Auch die anthropologische Frage, ob Menschen durch die Pandemie solidarischer oder rücksichtsloser werden, lässt sich nicht philosophisch vorab klären. Solange Politik noch im Modus der Notmaßnahmen geschieht, geht es allenfalls darum, die krassesten Rollbacks in der Klimapolitik, in der europäischen Integration, im Krisengewinnlertum zu identifizieren und möglichst zu blockieren. Vieles wird nicht zu verhindern sein: das Wachstum von amazon, die Leerverkäufe an den Börsen, die Kapitalflucht aus Italien, das Comeback der Plastiktütenindustrie (weil Mehrfachnutzung virulent sei) und so weiter: die in der Poleposition werden sie nutzen.

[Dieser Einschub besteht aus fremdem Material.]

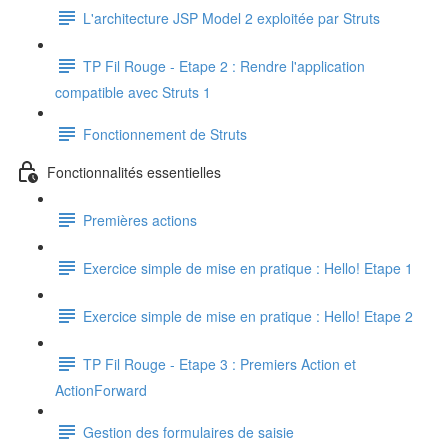
L'architecture JSP Model 2 exploitée par Struts
TP Fil Rouge - Etape 2 : Rendre l'application
compatible avec Struts 1
Fonctionnement de Struts
Fonctionnalités essentielles
Premières actions
Exercice simple de mise en pratique : Hello! Etape 1
Exercice simple de mise en pratique : Hello! Etape 2
TP Fil Rouge - Etape 3 : Premiers Action et
ActionForward
Gestion des formulaires de saisie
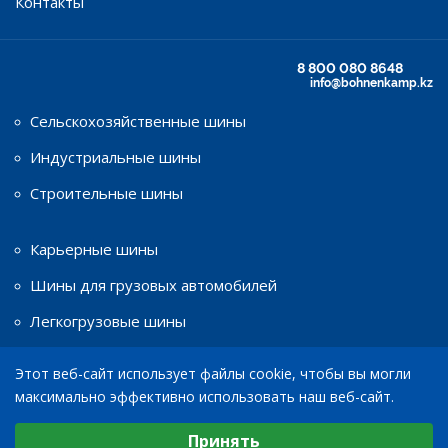
Контакты
8 800 080 8648
info@bohnenkamp.kz
Сельскохозяйственные шины
Индустриальные шины
Строительные шины
Карьерные шины
Шины для грузовых автомобилей
Легкогрузовые шины
Этот веб-сайт использует файлы cookie, чтобы вы могли
Шины для мототехники
максимально эффективно использовать наш веб-сайт.
Диски
Выберите настройки cookie
Принять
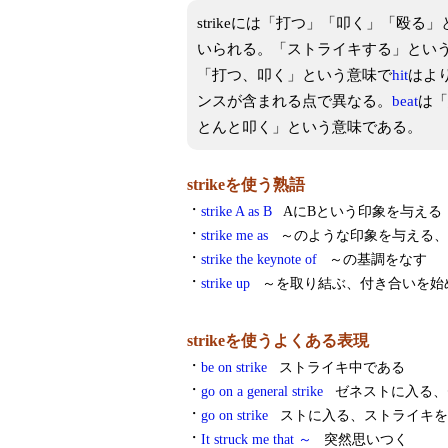
strikeには「打つ」「叩く」「殴
いられる。「ストライキする」とい
「打つ、叩く」という意味で
hit
はよ
ンスが含まれる点で異なる。
beat
は「
とんと叩く」という意味である。
strikeを使う熟語
・
strike A as B
AにBという印象を与える
・
strike me as
～のような印象を与える、
・
strike the keynote of
～の基調をなす
・
strike up
～を取り結ぶ、付き合いを始
strikeを使うよくある表現
・
be on strike
ストライキ中である
・
go on a general strike
ゼネストに入る、
・
go on strike
ストに入る、ストライキを
・
It struck me that ～
突然思いつく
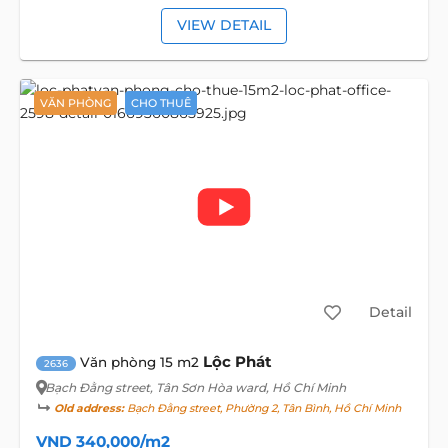
VIEW DETAIL
VĂN PHÒNG
CHO THUÊ
Detail
Lộc Phát
Văn phòng 15 m2
2636
Bạch Đằng street
, Tân Sơn Hòa ward, Hồ Chí Minh
Old address:
Bạch Đằng street, Phường 2, Tân Bình, Hồ Chí Minh
VND 340,000/m2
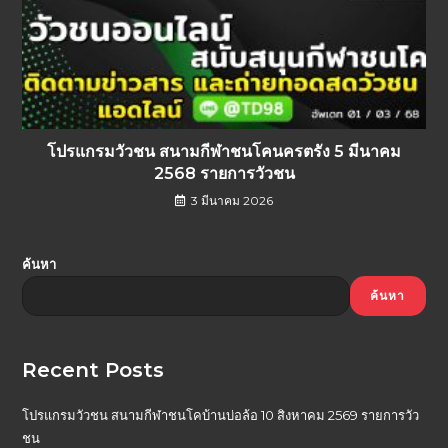
โปรแกรมวัวชน สนามกีฬาชนโคนครตรัง 5 มีนาคม
2568 รายการวัวชน
3 มีนาคม 2026
ค้นหา
ค้นหา
Recent Posts
โปรแกรมวัวชน สนามกีฬาชนโคบ้านบ่อล้อ 10 สิงหาคม 2569 รายการวัว
ชน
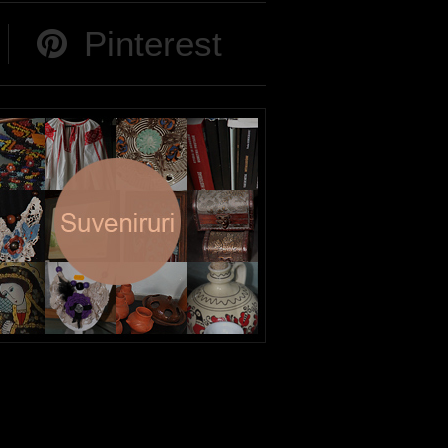
Pinterest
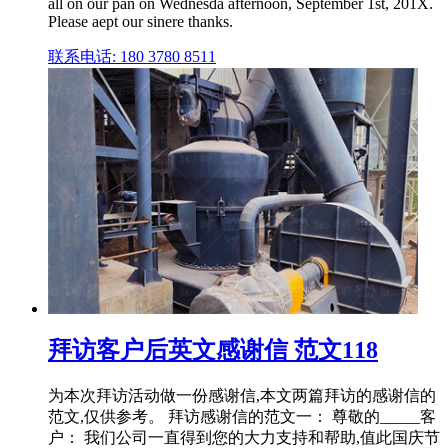
all on our pan on Wednesda afternoon, September 1st, 201X.
Please aept our sinere thanks.
联系电话: 180 3780 8511
拜访客户后英文感谢信 范文118
为本次拜访活动做一份感谢信,本文两篇拜访的感谢信的
范文,仅供参考。 拜访感谢信的范文一： 尊敬的_____客
户： 我们公司一直得到您的大力支持和帮助,值此国庆节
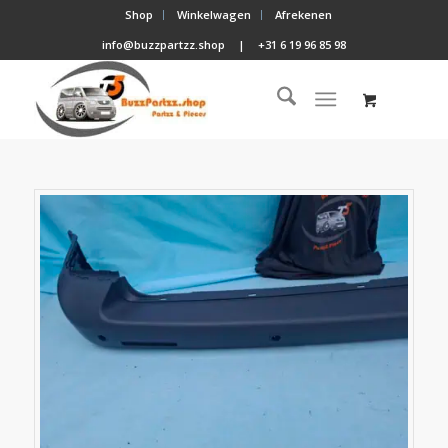
Shop
Winkelwagen
Afrekenen
info@buzzpartzz.shop
|
+31 6 19 96 85 98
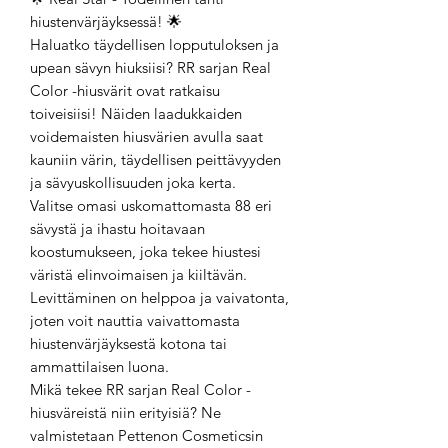
hiustenvärjäyksessä! 🌟
Haluatko täydellisen lopputuloksen ja
upean sävyn hiuksiisi? RR sarjan Real
Color -hiusvärit ovat ratkaisu
toiveisiisi! Näiden laadukkaiden
voidemaisten hiusvärien avulla saat
kauniin värin, täydellisen peittävyyden
ja sävyuskollisuuden joka kerta.
Valitse omasi uskomattomasta 88 eri
sävystä ja ihastu hoitavaan
koostumukseen, joka tekee hiustesi
väristä elinvoimaisen ja kiiltävän.
Levittäminen on helppoa ja vaivatonta,
joten voit nauttia vaivattomasta
hiustenvärjäyksestä kotona tai
ammattilaisen luona.
Mikä tekee RR sarjan Real Color -
hiusväreistä niin erityisiä? Ne
valmistetaan Pettenon Cosmeticsin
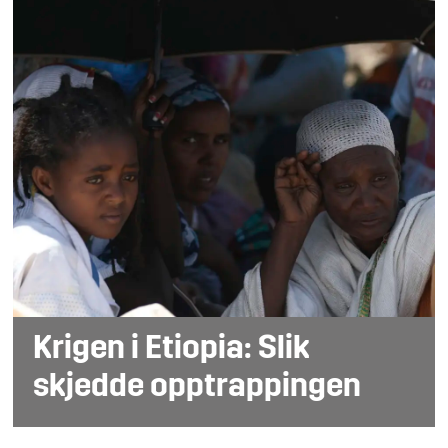
Krigen i Etiopia: Slik
skjedde opptrappingen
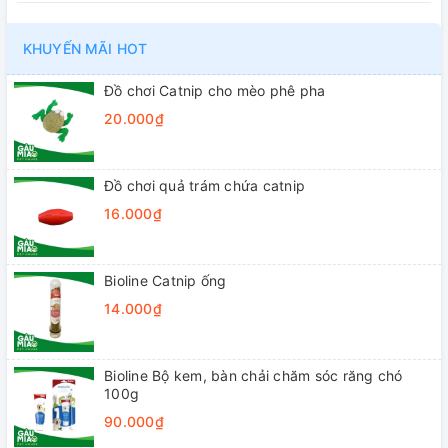
KHUYẾN MÃI HOT
Đồ chơi Catnip cho mèo phê pha
20.000₫
Đồ chơi quả trám chứa catnip
16.000₫
Bioline Catnip ống
14.000₫
Bioline Bộ kem, bàn chải chăm sóc răng chó
100g
90.000₫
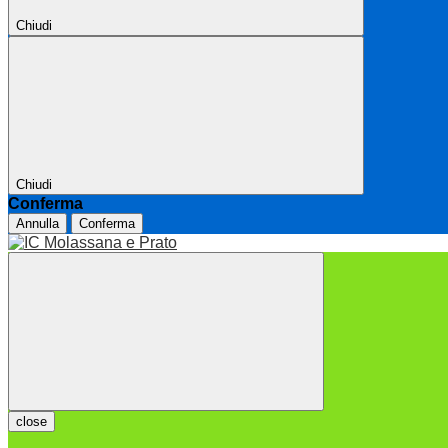
Chiudi
Chiudi
Conferma
Annulla
Conferma
close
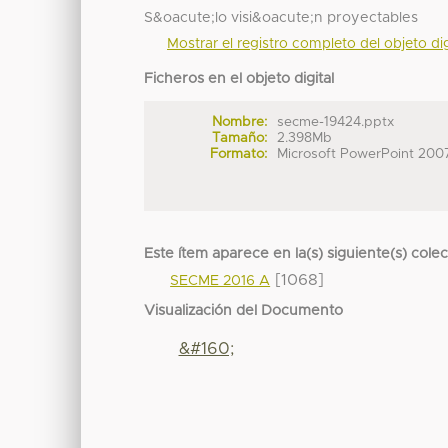
S&oacute;lo visi&oacute;n proyectables
Mostrar el registro completo del objeto dig
Ficheros en el objeto digital
Nombre:
secme-19424.pptx
Tamaño:
2.398Mb
Formato:
Microsoft PowerPoint 200
Este ítem aparece en la(s) siguiente(s) cole
[1068]
SECME 2016 A
Visualización del Documento
&#160;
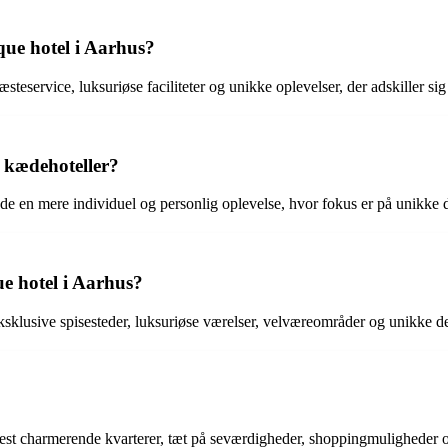
que hotel i Aarhus?
eservice, luksuriøse faciliteter og unikke oplevelser, der adskiller sig f
a kædehoteller?
byde en mere individuel og personlig oplevelse, hvor fokus er på unikke 
ue hotel i Aarhus?
eksklusive spisesteder, luksuriøse værelser, velværeområder og unikke d
mest charmerende kvarterer, tæt på seværdigheder, shoppingmuligheder o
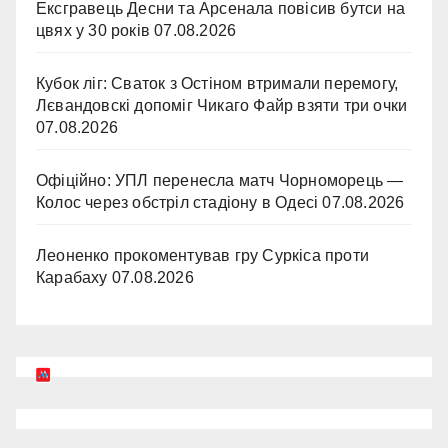
Ексгравець Десни та Арсенала повісив бутси на
цвях у 30 років
07.08.2026
Кубок ліг: Сваток з Остіном втримали перемогу,
Лєвандовскі допоміг Чикаго Файр взяти три очки
07.08.2026
Офіційно: УПЛ перенесла матч Чорноморець —
Колос через обстріл стадіону в Одесі
07.08.2026
Леоненко прокоментував гру Суркіса проти
Карабаху
07.08.2026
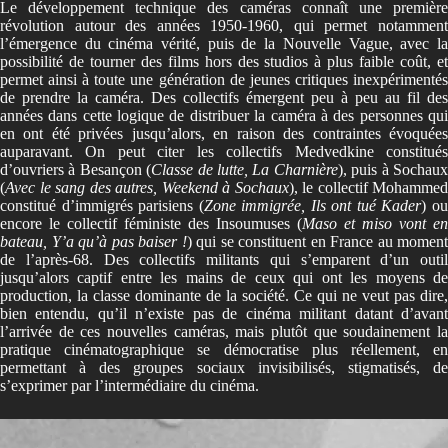
Le développement technique des caméras connaît une première
révolution autour des années 1950-1960, qui permet notamment
l’émergence du cinéma vérité, puis de la Nouvelle Vague, avec la
possibilité de tourner des films hors des studios à plus faible coût, et
permet ainsi à toute une génération de jeunes critiques inexpérimentés
de prendre la caméra. Des collectifs émergent peu à peu au fil des
années dans cette logique de distribuer la caméra à des personnes qui
en ont été privées jusqu’alors, en raison des contraintes évoquées
auparavant. On peut citer les collectifs Medvedkine constitués
d’ouvriers à Besançon (
Classe de lutte, La Charnière
), puis à Sochau
(
Avec le sang des autres, Weekend à Sochaux
), le collectif Mohammed
constitué d’immigrés parisiens (
Zone immigrée, Ils ont tué Kader
) o
encore le collectif féministe des Insoumuses (
Maso et miso vont en
bateau, Y’a qu’à pas baiser !
) qui se constituent en France au moment
de l’après-68. Des collectifs militants qui s’emparent d’un outil
jusqu’alors captif entre les mains de ceux qui ont les moyens de
production, la classe dominante de la société. Ce qui ne veut pas dire,
bien entendu, qu’il n’existe pas de cinéma militant datant d’avant
l’arrivée de ces nouvelles caméras, mais plutôt que soudainement la
pratique cinématographique se démocratise plus réellement, en
permettant à des groupes sociaux invisibilisés, stigmatisés, de
s’exprimer par l’intermédiaire du cinéma.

Atempause der Weltwirtschaft zum Nachdenken nutzen

Aber – es ist ein Marathon, also haben wir Zeit, konkret nachzudenken: über die Entkommerzialisierung der Pflege etwa; den Umfang staatlicher und kommunaler Daseinsfürsorge; über Deglobalisierung oder die Zukunft Europas, über Projekte wie Grundeinkommen oder allgemeine Dienstpflicht, über ein Arbeitsrecht, das krisen- und automatisierungstauglich ist, vor allem aber über die Grenzen eines Wachstums, das wieder sehr schnell als heiliges Allheilmittel beschworen wird.
"Nehmt es sportlich, Freunde" – das heißt auch: nehmt es gründlich, nutzt diese hektische Atempause der Weltwirtschaft, solche Ideen nicht nur zu proklamieren, sondern auf Realisierbarkeit zu testen, durchzurechnen, Alternativen zu prüfen und Bundesgenossen zu finden – damit die Zeit danach mehr sein wird als nur eine Rückkehr zur Normalität.
Für eine Weile noch sind wir im Strudel: der Meinungen, der Zahlen, der Erkenntnisse, der Unsicherheiten, der Kräfte. "Wenn Sie in einem Strudel schwimmen," schrieb der Weltökonom Immanuel Wallerstein nach der Finanzkrise 2008/9, dann suchen Sie sich ein Ufer und versuchen mit jedem nächsten Zug in diese Richtung zu schwimmen, aber Sie müssen sich für ein Ufer entscheiden, sonst gehen Sie unter."

Mathias Greffrath, Soziologe und Journalist, Jahrgang 1945, arbeitet für "Die Zeit", die "taz" und ARD-Anstalten über die kulturellen und sozialen Folgen der Globalisierung, die Zukunft der Aufklärung und über Theater. Letzte Veröffentlichungen unter anderem: "Montaigne – Leben in Zwischenzeiten" und das Theaterstück "Windows – oder müssen wir uns Bill Gates als einen glücklichen Menschen vorstellen?".

Der Publizist Mathias Greffrath beim Großen Abend über Karl Marx auf der Phil.Cologne 2017.